• **Task brief**:
Repeat the entries that follow verbatim, without any of their pictures.

• **Dataset**:
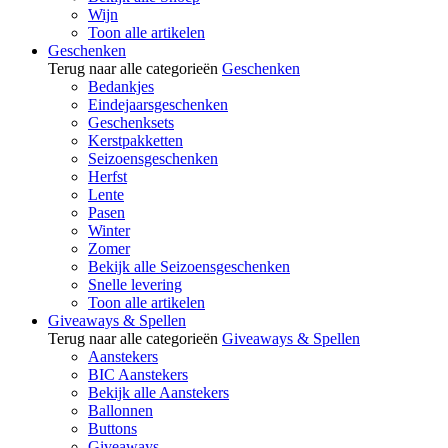
Wijn
Toon alle artikelen
Geschenken
Terug naar alle categorieën
Geschenken
Bedankjes
Eindejaarsgeschenken
Geschenksets
Kerstpakketten
Seizoensgeschenken
Herfst
Lente
Pasen
Winter
Zomer
Bekijk alle Seizoensgeschenken
Snelle levering
Toon alle artikelen
Giveaways & Spellen
Terug naar alle categorieën
Giveaways & Spellen
Aanstekers
BIC Aanstekers
Bekijk alle Aanstekers
Ballonnen
Buttons
Giveaways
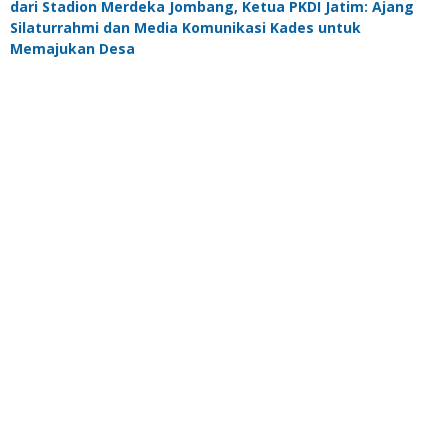
dari Stadion Merdeka Jombang, Ketua PKDI Jatim: Ajang
Silaturrahmi dan Media Komunikasi Kades untuk
Memajukan Desa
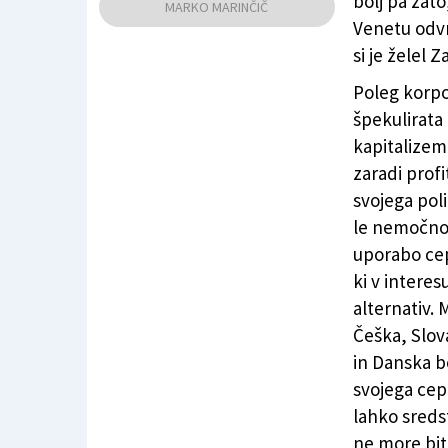
bolj pa zat
MARKO MARINČIČ
Venetu odvrn
si je želel Za
Poleg korpo
špekulirata 
kapitalizem
zaradi profi
svojega pol
le nemočno 
uporabo cep
ki v intere
alternativ. 
Češka, Slova
in Danska b
svojega cepi
lahko sredst
ne more bit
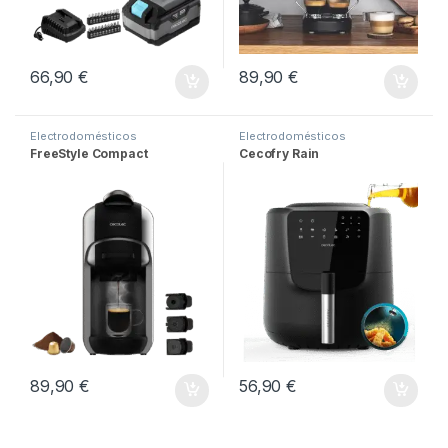
66,90
€
89,90
€
Electrodomésticos
Electrodomésticos
FreeStyle Compact
Cecofry Rain
89,90
€
56,90
€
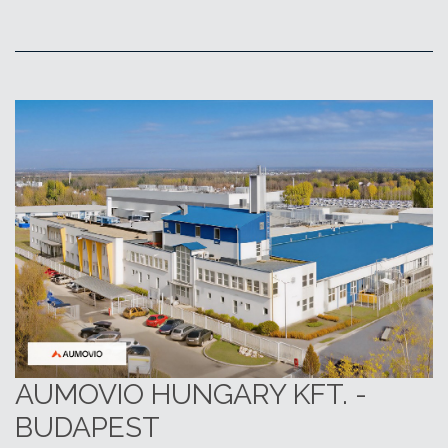
AUMOVIO HUNGARY KFT. -
BUDAPEST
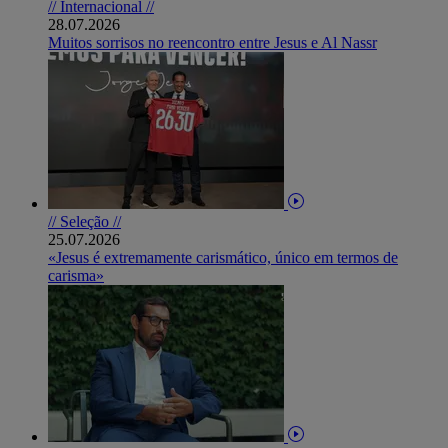
// Internacional //
28.07.2026
Muitos sorrisos no reencontro entre Jesus e Al Nassr
// Seleção //
25.07.2026
«Jesus é extremamente carismático, único em termos de
carisma»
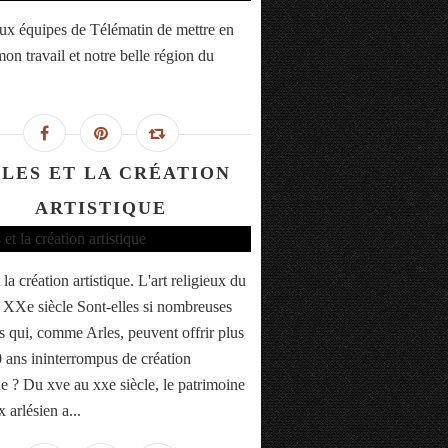
ux équipes de Télématin de mettre en
on travail et notre belle région du
LES ET LA CRÉATION
ARTISTIQUE
 la création artistique. L'art religieux du
XXe siècle Sont-elles si nombreuses
es qui, comme Arles, peuvent offrir plus
 ans ininterrompus de création
ue ? Du xve au xxe siècle, le patrimoine
x arlésien a...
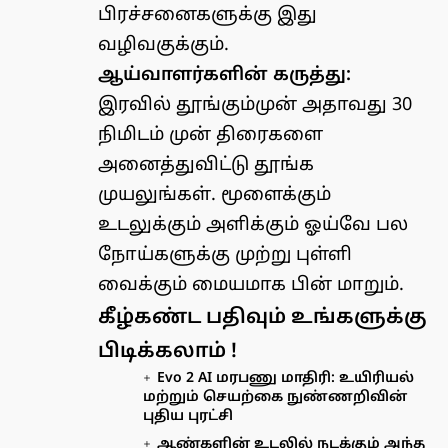
பிரச்சனைகளுக்கு இது
வழிவகுக்கும்.
ஆய்வாளர்களின் கருத்து:
இரவில் தூங்கும்முன் அதாவது 30
நிமிடம் முன் திரைகளை
அனைத்துவிட்டு தூங்க
முயலுங்கள். மூளைக்கும்
உடலுக்கும் அளிக்கும் ஓய்வே பல
நோய்களுக்கு முற்று புள்ளி
வைக்கும் மையமாக பின் மாறும்.
கீழ்கண்ட பதிவும் உங்களுக்கு
பிடிக்கலாம் !
Evo 2 AI மரபணு மாதிரி: உயிரியல்
மற்றும் செயற்கை நுண்ணறிவின்
புதிய புரட்சி
ஆண்களின் உடலில் நடக்கும் அந்த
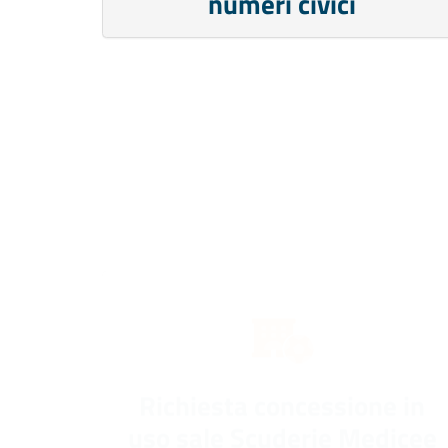
numeri civici
Richiesta concessione in
uso sale Scuderie Medicee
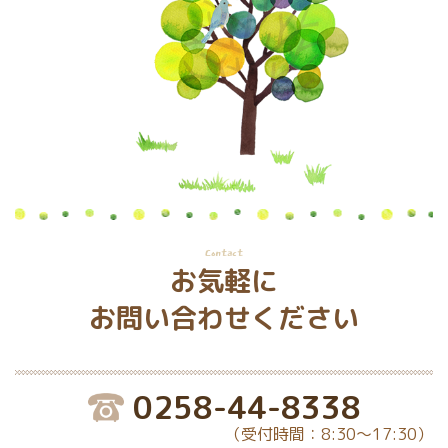
Contact
お気軽に
お問い合わせください
0258-44-8338
（受付時間：8:30～17:30）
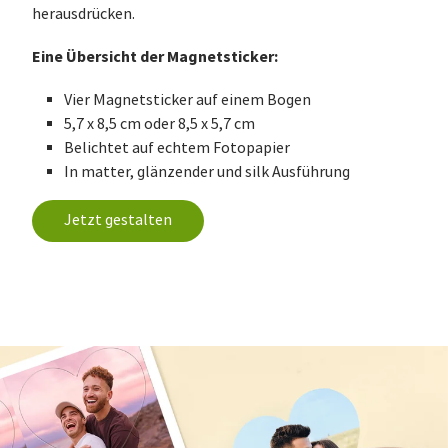
herausdrücken.
Eine Übersicht der Magnetsticker:
Vier Magnetsticker auf einem Bogen
5,7 x 8,5 cm oder 8,5 x 5,7 cm
Belichtet auf echtem Fotopapier
In matter, glänzender und silk Ausführung
Jetzt gestalten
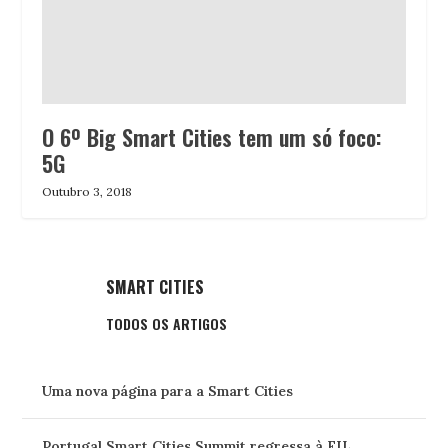
O 6º Big Smart Cities tem um só foco:
5G
Outubro 3, 2018
SMART CITIES
TODOS OS ARTIGOS
Uma nova página para a Smart Cities
Portugal Smart Cities Summit regressa à FIL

• **Result of this task**:
Wijn
Toon alle artikelen
Geschenken
Terug naar alle categorieën
Geschenken
Bedankjes
Eindejaarsgeschenken
Geschenksets
Kerstpakketten
Seizoensgeschenken
Herfst
Lente
Pasen
Winter
Zomer
Bekijk alle Seizoensgeschenken
Snelle levering
Toon alle artikelen
Giveaways & Spellen
Terug naar alle categorieën
Giveaways & Spellen
Aanstekers
BIC Aanstekers
Bekijk alle Aanstekers
Ballonnen
Buttons
Giveaways
dari Stadion Merdeka Jombang, Ketua PKDI Jatim: Ajang
Silaturrahmi dan Media Komunikasi Kades untuk
Memajukan Desa
bolj pa zat
MARKO MARINČIČ
Venetu odvrn
si je želel Za
Poleg korpo
špekulirata 
kapitalizem
zaradi profi
svojega pol
le nemočno 
uporabo cep
ki v intere
alternativ. 
Češka, Slova
in Danska b
svojega cepi
lahko sredst
ne more bit
66,90
€
89,90
€
Electrodomésticos
Electrodomésticos
FreeStyle Compact
Cecofry Rain
89,90
€
56,90
€
AUMOVIO HUNGARY KFT. -
BUDAPEST
// Internacional //
28.07.2026
Muitos sorrisos no reencontro entre Jesus e Al Nassr
// Seleção //
25.07.2026
«Jesus é extremamente carismático, único em termos de
carisma»
ux équipes de Télématin de mettre en
on travail et notre belle région du
LES ET LA CRÉATION
ARTISTIQUE
 la création artistique. L'art religieux du
XXe siècle Sont-elles si nombreuses
es qui, comme Arles, peuvent offrir plus
 ans ininterrompus de création
ue ? Du xve au xxe siècle, le patrimoine
x arlésien a...
பிரச்சனைகளுக்கு இது
வழிவகுக்கும்.
ஆய்வாளர்களின் கருத்து:
இரவில் தூங்கும்முன் அதாவது 30
நிமிடம் முன் திரைகளை
அனைத்துவிட்டு தூங்க
முயலுங்கள். மூளைக்கும்
உடலுக்கும் அளிக்கும் ஓய்வே பல
நோய்களுக்கு முற்று புள்ளி
வைக்கும் மையமாக பின் மாறும்.
கீழ்கண்ட பதிவும் உங்களுக்கு
பிடிக்கலாம் !
Evo 2 AI மரபணு மாதிரி: உயிரியல்
மற்றும் செயற்கை நுண்ணறிவின்
புதிய புரட்சி
ஆண்களின் உடலில் நடக்கும் அந்த
numeri civici
Richiesta concessione in
uso sale Scuderie Medicee
Contact
お気軽に
お問い合わせください
0258-44-8338
（受付時間：8:30～17:30）
herausdrücken.
Eine Übersicht der Magnetsticker:
Vier Magnetsticker auf einem Bogen
5,7 x 8,5 cm oder 8,5 x 5,7 cm
Belichtet auf echtem Fotopapier
In matter, glänzender und silk Ausführung
Jetzt gestalten
O 6º Big Smart Cities tem um só foco:
5G
Outubro 3, 2018
SMART CITIES
TODOS OS ARTIGOS
Uma nova página para a Smart Cities
Portugal Smart Cities Summit regressa à FIL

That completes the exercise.